The lawsuit was actuated by continuing suppression of opposition and civil society leaders and extrajudicial killings of critics of the Mugabe government.
They cite the recent abduction and gruesome murder of an MDC director of elections in Matabeleland two weeks ago by a Zanu (PF) terror squad, saying it was emblematic of the culture of impunity for Mugabe supporters.
Also included in the body of evidence is the case of an MDC-T activist whose face was scalded on the with boiling cooking oil by Zanu (PF) thugs.
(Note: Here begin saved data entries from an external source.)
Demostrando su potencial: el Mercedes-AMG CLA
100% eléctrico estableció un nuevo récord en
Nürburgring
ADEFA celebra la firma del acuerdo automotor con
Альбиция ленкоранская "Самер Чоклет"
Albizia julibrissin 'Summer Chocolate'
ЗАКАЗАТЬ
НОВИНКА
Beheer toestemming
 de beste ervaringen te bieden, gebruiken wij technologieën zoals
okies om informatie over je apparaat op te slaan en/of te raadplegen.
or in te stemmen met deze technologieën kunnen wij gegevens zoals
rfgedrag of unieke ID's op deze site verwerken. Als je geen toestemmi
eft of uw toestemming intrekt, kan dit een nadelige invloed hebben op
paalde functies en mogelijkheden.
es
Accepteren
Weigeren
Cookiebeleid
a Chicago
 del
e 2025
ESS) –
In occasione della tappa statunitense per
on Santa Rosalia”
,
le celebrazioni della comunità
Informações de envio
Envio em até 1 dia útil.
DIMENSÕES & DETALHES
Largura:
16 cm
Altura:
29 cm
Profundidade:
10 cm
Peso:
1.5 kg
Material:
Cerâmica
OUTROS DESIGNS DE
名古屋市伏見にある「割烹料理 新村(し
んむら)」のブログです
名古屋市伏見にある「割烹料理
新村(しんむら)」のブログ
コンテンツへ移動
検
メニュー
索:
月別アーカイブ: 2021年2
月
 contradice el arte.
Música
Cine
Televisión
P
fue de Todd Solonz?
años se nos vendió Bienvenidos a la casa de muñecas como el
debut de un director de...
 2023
The activists assert that the highest office in the land has been approving and even openly encouraging the vanquishing of the political opposition.
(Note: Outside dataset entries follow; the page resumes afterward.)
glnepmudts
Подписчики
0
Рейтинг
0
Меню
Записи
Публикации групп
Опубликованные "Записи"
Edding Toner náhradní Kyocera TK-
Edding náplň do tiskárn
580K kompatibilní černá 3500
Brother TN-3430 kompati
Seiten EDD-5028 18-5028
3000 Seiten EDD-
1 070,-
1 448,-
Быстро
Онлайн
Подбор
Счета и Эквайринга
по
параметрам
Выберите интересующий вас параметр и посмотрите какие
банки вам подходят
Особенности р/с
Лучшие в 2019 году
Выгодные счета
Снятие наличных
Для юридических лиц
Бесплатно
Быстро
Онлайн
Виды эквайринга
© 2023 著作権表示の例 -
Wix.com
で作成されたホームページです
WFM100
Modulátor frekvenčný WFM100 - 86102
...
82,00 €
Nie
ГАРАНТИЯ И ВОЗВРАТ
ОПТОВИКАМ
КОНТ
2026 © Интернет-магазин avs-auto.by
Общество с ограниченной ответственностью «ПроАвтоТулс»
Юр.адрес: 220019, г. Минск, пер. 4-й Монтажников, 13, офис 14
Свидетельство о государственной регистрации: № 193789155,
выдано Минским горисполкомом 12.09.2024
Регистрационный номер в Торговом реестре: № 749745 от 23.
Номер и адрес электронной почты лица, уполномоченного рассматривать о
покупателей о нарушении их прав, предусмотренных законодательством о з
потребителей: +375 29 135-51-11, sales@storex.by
Zimbabwean lawyers are preparing the court challenge where they will ask courts in Europe to issue an arrest warrant and extradition order for Mugabe on the grounds of torture, abductions and extra-judicial killings.
The lawyers, who wish to remain anonymous for fear of their lives, are arguing that serving leaders should not be immune from prosecution – as stated in current international law – and cited the indictment of Milosevic, ex-leader of the former Yugoslavia, and the two "assassination" attempts by coalition forces on Saddam during the Iraq war.
The lawsuit, shown to this paper, also quotes the 1998 case of former Chilean leader Augusto Pinochet, who was held in London, but eventually released, on charges from a Spanish judge of torture and murder.
The case against Mugabe, which the lawyers are backing with signed affidavits from fifty people who said they were tortured by Mugabe's regime, has no chance in Zimbabwe because of "the current climate of state-sponsored terror."
Lambasted by the West over human rights and democracy, the 87-year-old Mugabe, who has ruled Zimbabwe since its 1980 independence from Britain, claims Western countries are spearheading an international "racist" witch-hunt against him.